Process is supposed to remove ambiguity so teams can move faster. When process becomes the work itself, when teams spend more time negotiating how to work than actually working, something has gone wrong.

When your teams spend more time writing documents about how they should work together than building things for customers, the permission tax has overtaken the product.

At some point, process stops being about making work easier and starts being about avoiding the work altogether. A well-placed "we need to align first" buys another two weeks of not having to commit to anything.

Why this matters right now

AI is rewriting what small teams can accomplish. A team of 3 with good AI tools can now build what used to require 15 people. Not in theory. Right now, today.

But who's actually moving fast with AI? Not the large enterprises with dedicated AI strategy teams, innovation labs, and cross-functional working groups. It's the small companies. Startups. Teams small enough that someone can just try something without filing a request.

Large companies are stuck in exactly the cycle I described above. Someone proposes using AI for a specific workflow. That triggers a security review. A legal assessment. A vendor evaluation. An ethical review board. A pilot program proposal. A steering committee decision. By the time all of that clears, the small company down the street has already shipped, iterated, and shipped again.

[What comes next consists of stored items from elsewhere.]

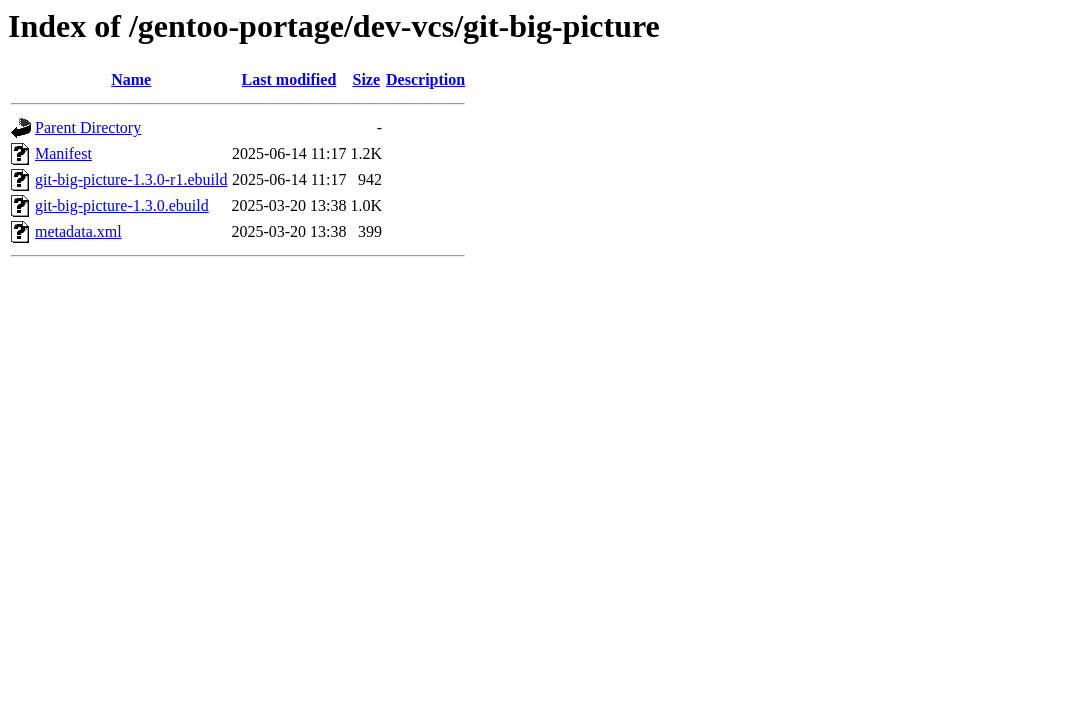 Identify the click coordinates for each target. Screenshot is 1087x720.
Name (131, 79)
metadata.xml (78, 231)
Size (367, 79)
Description (425, 79)
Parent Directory (88, 127)
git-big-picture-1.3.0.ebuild (122, 205)
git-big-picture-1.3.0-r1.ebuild (131, 179)
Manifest (63, 153)
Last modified (289, 79) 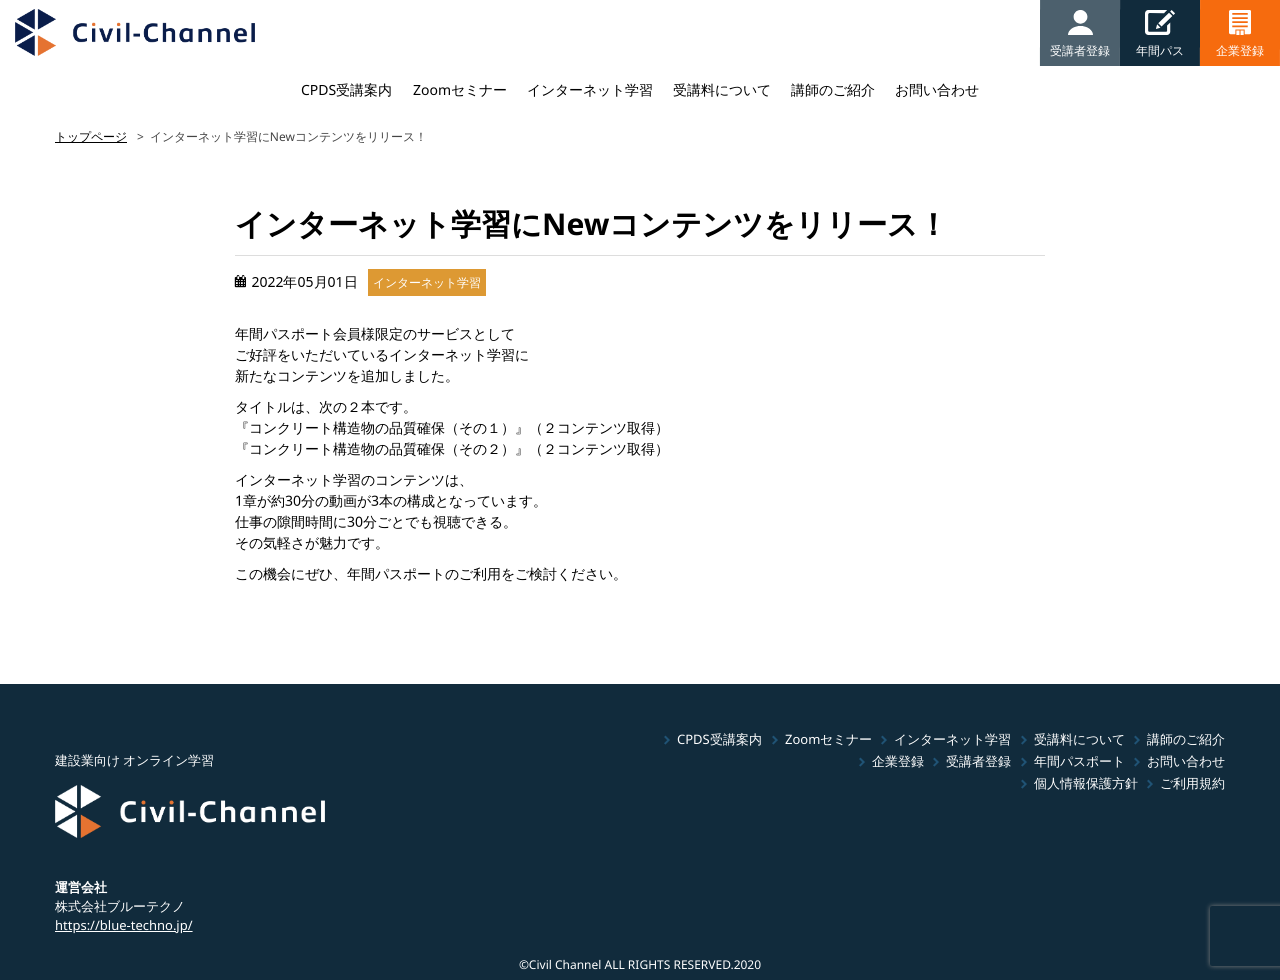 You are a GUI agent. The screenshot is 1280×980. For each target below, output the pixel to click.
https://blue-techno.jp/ (124, 924)
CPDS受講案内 (346, 89)
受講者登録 (978, 761)
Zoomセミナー (460, 89)
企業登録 (898, 761)
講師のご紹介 (833, 89)
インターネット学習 (590, 89)
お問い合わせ (937, 89)
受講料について (722, 89)
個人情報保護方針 (1086, 783)
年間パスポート (1079, 761)
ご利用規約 (1192, 783)
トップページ (91, 136)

The small company's advantage isn't better technology or smarter people. It's the absence of the permission tax. No layers of procedures slowing them down. No ego battles over who owns the AI strategy. No political fights with stakeholders who think it's their right to approve every experiment.

This is why small companies will close the gap on large ones faster than most executives expect. The bottleneck was never the technology. It was always the organization.

Fighting back

I'm not going to pretend there's a simple fix. You can't eliminate organizational gravity by reading a blog post. But there are things that actually help.

Measure time-to-ship, not time-to-build. Most teams track development velocity. Nobody tracks how long it takes from "this is a good idea" to "customers are using it." Start measuring that, and the permission tax becomes visible. My FAQ example? The build was 20% of the total timeline. That ratio should alarm anyone paying attention.

When a team wants to expand, challenge the assumption that more people is the answer. What could you stop doing instead? What could you simplify? A focused team of 6 doing 3 things well will always outperform a team of 15 doing 8 things poorly. Descope before you hire.

Protect team autonomy like it's the most valuable thing you have. Because it is. Every approval chain you add, every "just loop in" you request, every governance layer you introduce costs something. Sometimes that cost is justified. Often it's not. Default to trust and course-correct when needed, not the other way around.

The companies that will win aren't the ones with the most people or the biggest budgets. They're the ones where a good idea can go from someone's head to a customer's hands without passing through a gauntlet of meetings, reviews, and political negotiations first.

The permission tax is real. And it compounds. The sooner you start reducing it, the more you'll actually ship.